*What you have to do*.
Taking the line with "個人情報保護方針 (292, 1089)" as the first and the line with "メールでのお問い合わせはこちら (151, 861)" as the last, set down exactly every line in that range from the entries below, and no more.

*Information supplied*.
--- START ---
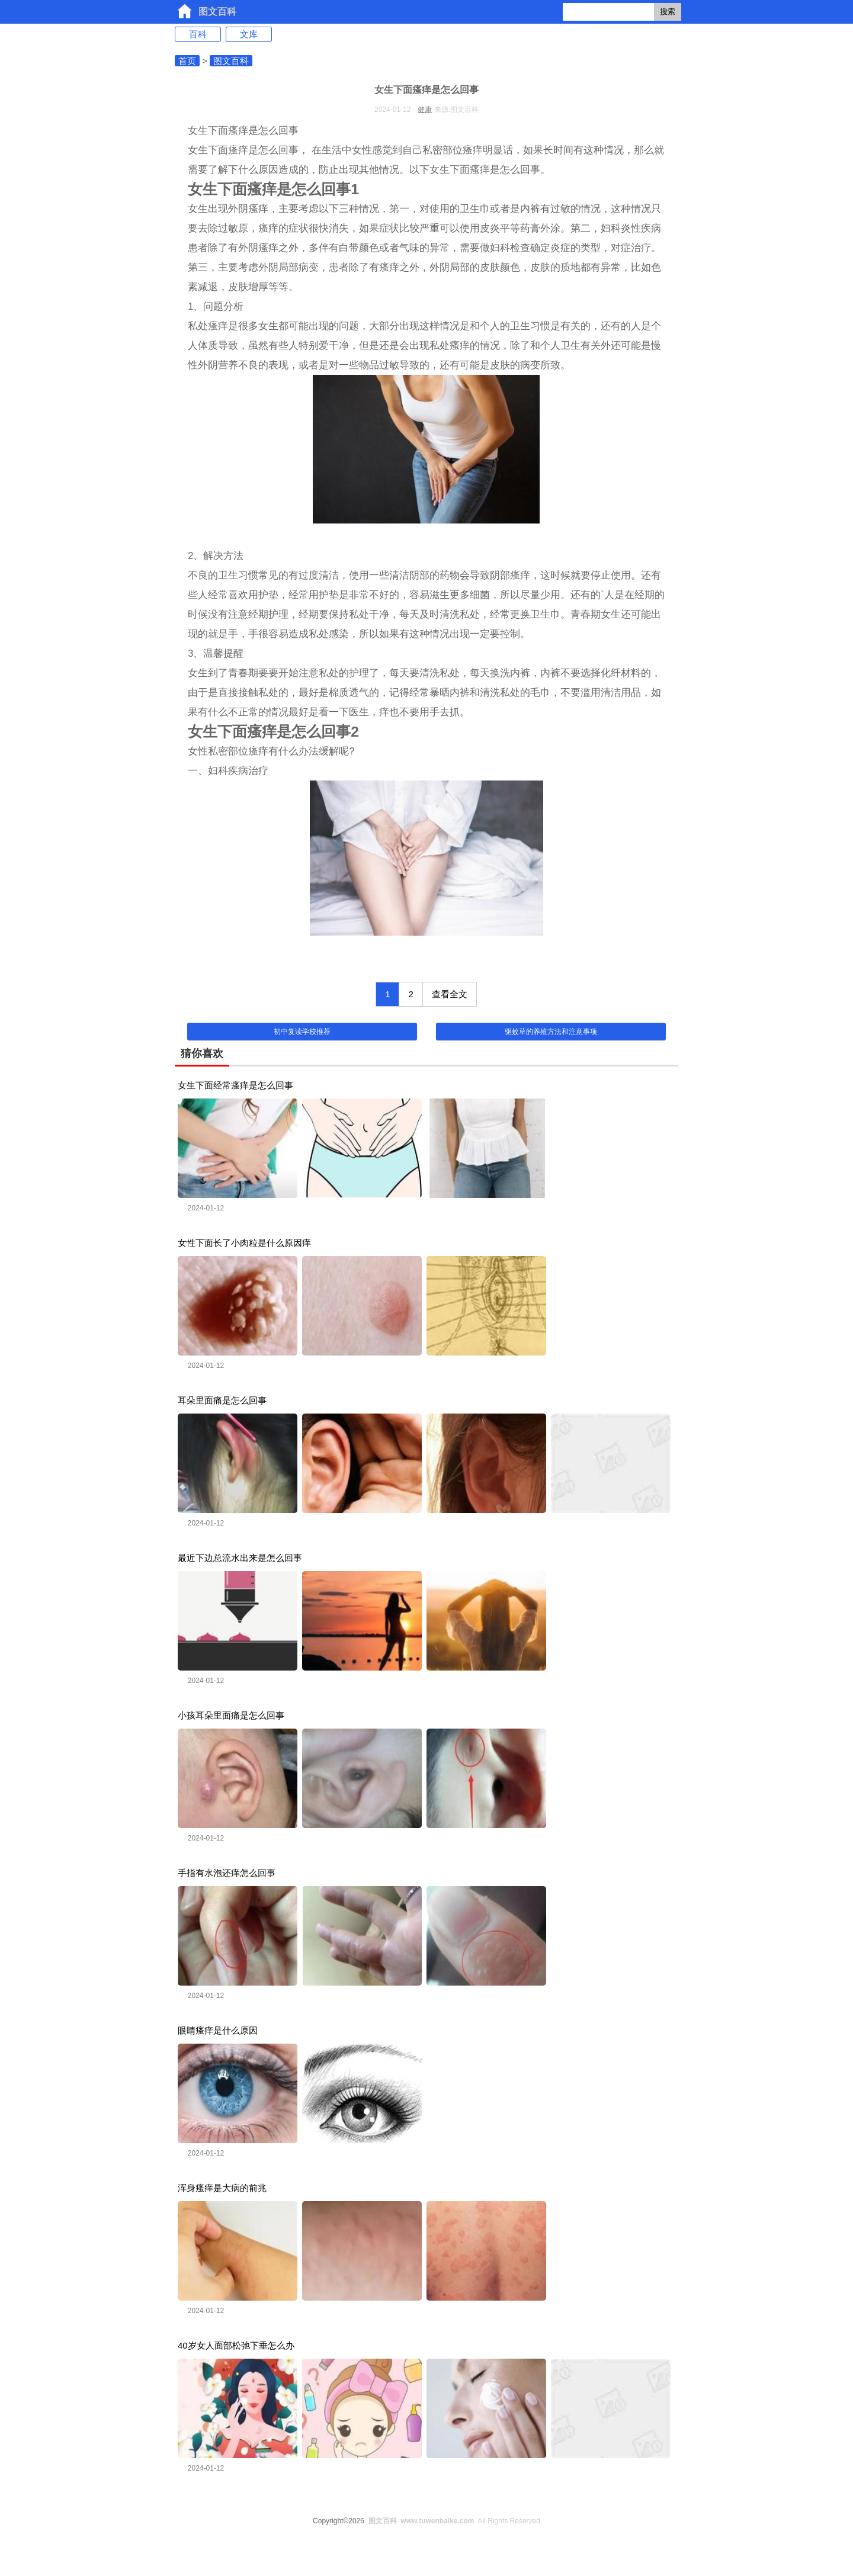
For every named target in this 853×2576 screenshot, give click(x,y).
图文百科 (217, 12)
--- END ---
--- START ---
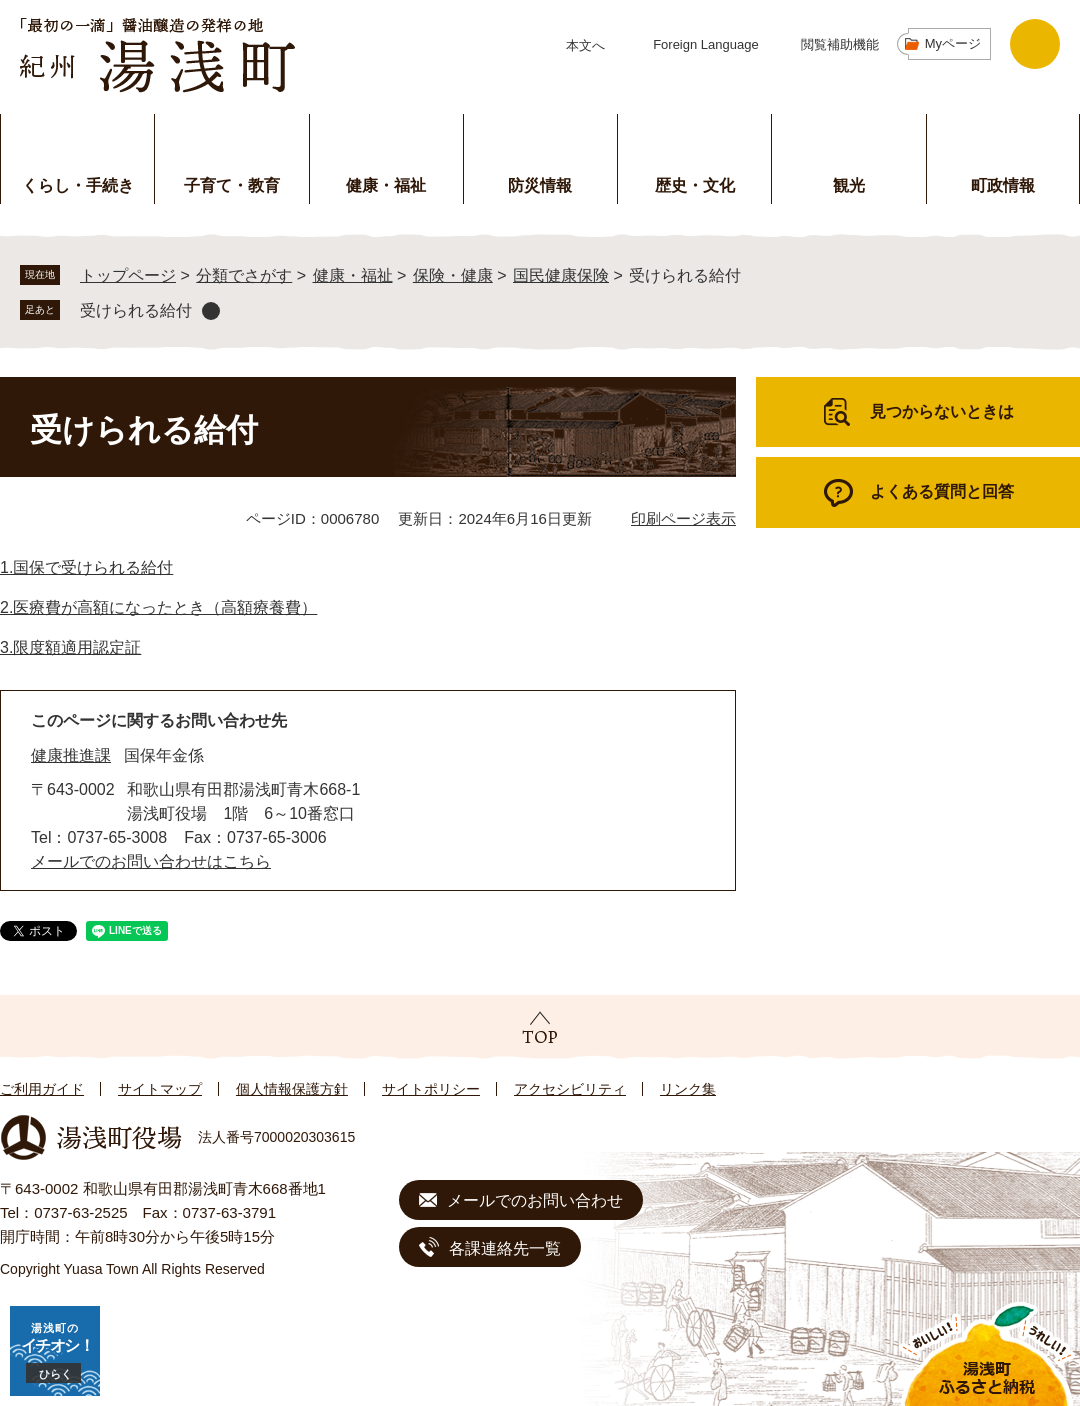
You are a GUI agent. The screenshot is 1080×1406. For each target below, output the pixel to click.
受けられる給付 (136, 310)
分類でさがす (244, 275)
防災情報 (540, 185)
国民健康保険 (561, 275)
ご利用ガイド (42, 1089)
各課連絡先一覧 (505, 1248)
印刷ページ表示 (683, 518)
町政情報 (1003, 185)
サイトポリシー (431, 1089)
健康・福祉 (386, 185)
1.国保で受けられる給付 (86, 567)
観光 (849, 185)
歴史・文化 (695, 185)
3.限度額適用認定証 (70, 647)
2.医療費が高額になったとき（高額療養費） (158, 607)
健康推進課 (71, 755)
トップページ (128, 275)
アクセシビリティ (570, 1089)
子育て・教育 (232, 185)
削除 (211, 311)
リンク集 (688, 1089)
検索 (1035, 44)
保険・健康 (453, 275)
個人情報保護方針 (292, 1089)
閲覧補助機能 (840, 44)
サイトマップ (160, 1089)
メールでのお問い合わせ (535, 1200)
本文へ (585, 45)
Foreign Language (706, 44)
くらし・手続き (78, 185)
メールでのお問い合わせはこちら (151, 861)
--- END ---
--- START ---
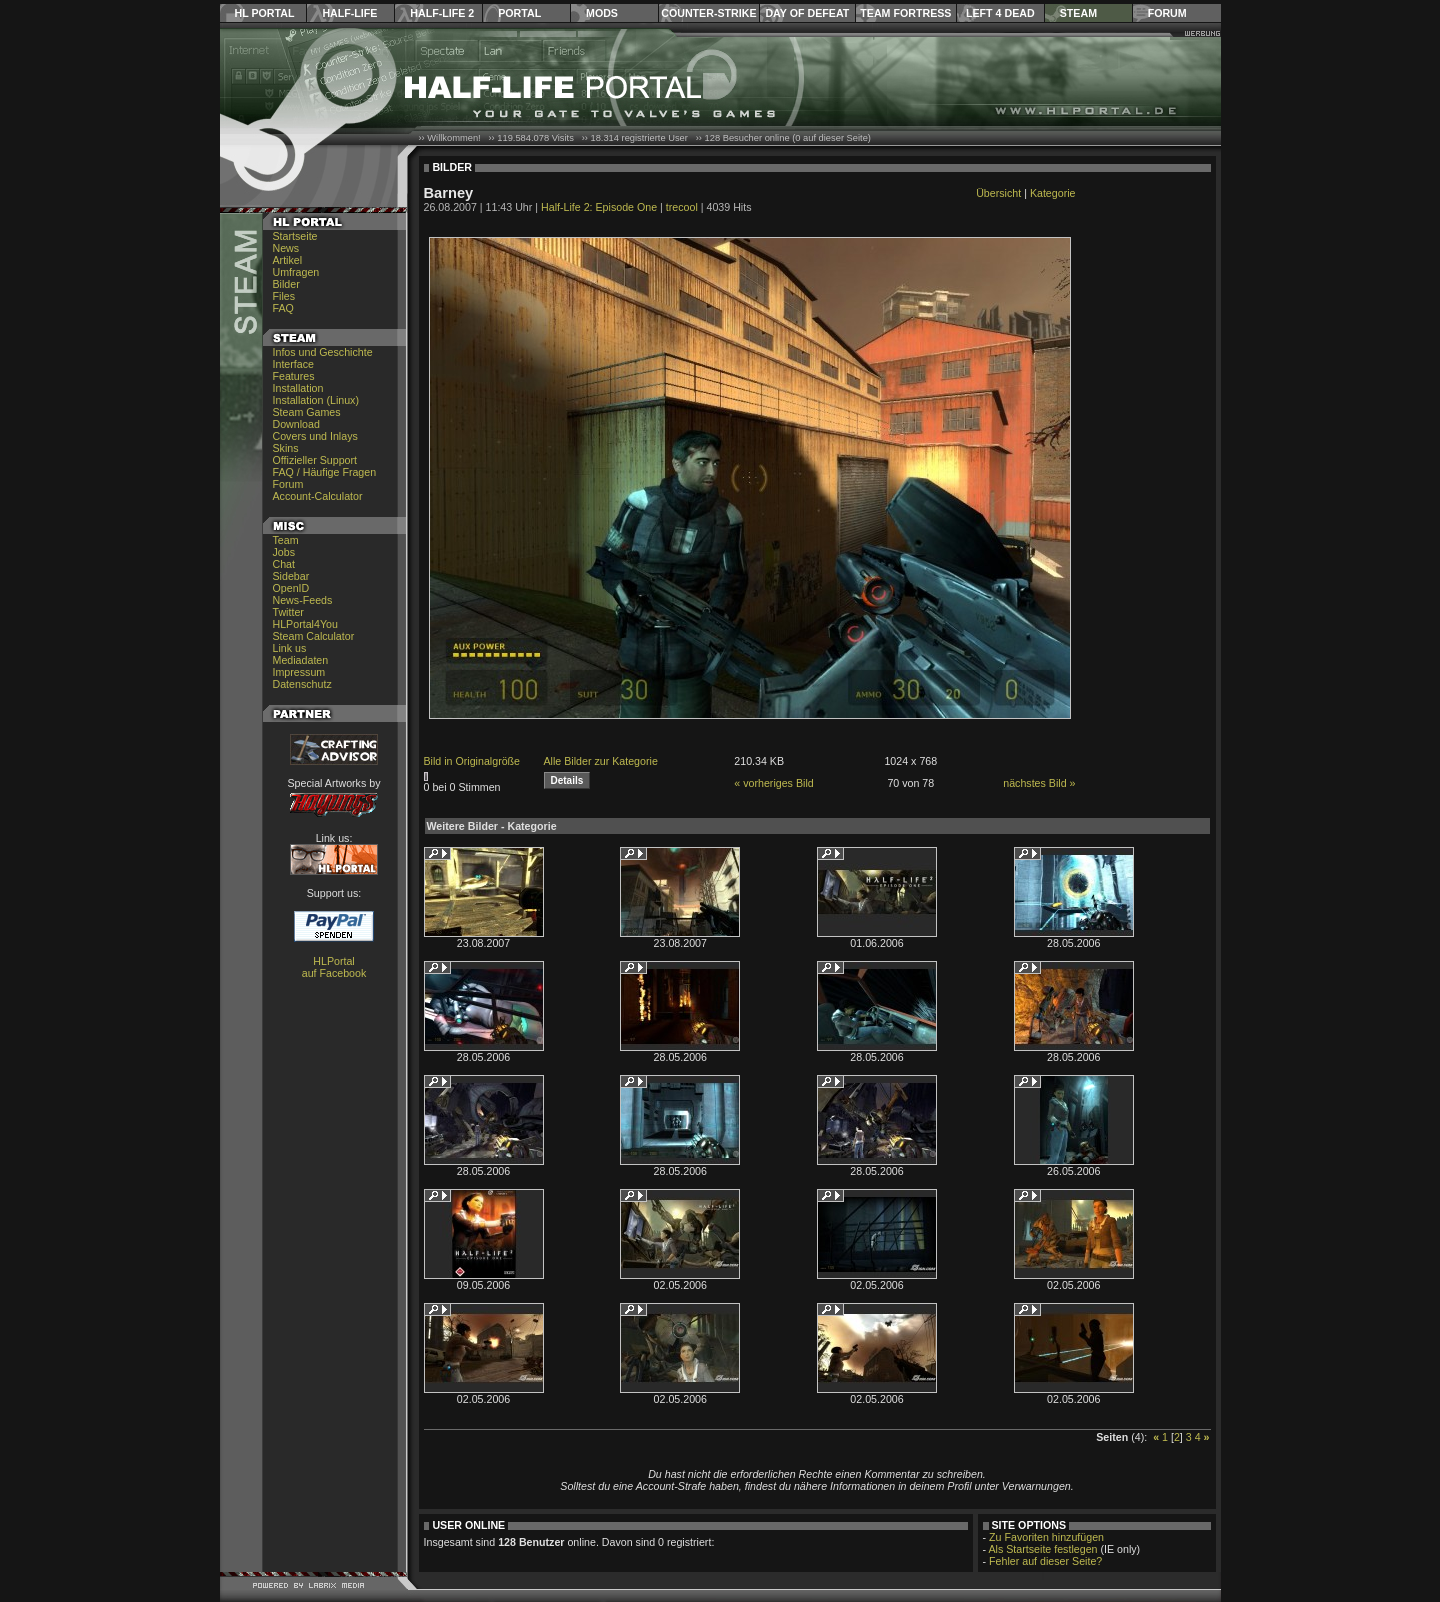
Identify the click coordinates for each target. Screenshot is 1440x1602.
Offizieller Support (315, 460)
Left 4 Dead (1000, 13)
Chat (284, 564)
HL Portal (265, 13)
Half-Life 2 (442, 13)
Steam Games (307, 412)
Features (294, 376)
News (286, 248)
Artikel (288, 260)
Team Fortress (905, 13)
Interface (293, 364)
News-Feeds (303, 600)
--- END ---
*Answer to the problem*.
個人情報保護方針 (292, 1089)
閲覧補助機能 (840, 44)
サイトマップ (160, 1089)
メールでのお問い合わせ (535, 1200)
本文へ (585, 45)
Foreign Language (706, 44)
くらし・手続き (78, 185)
メールでのお問い合わせはこちら (151, 861)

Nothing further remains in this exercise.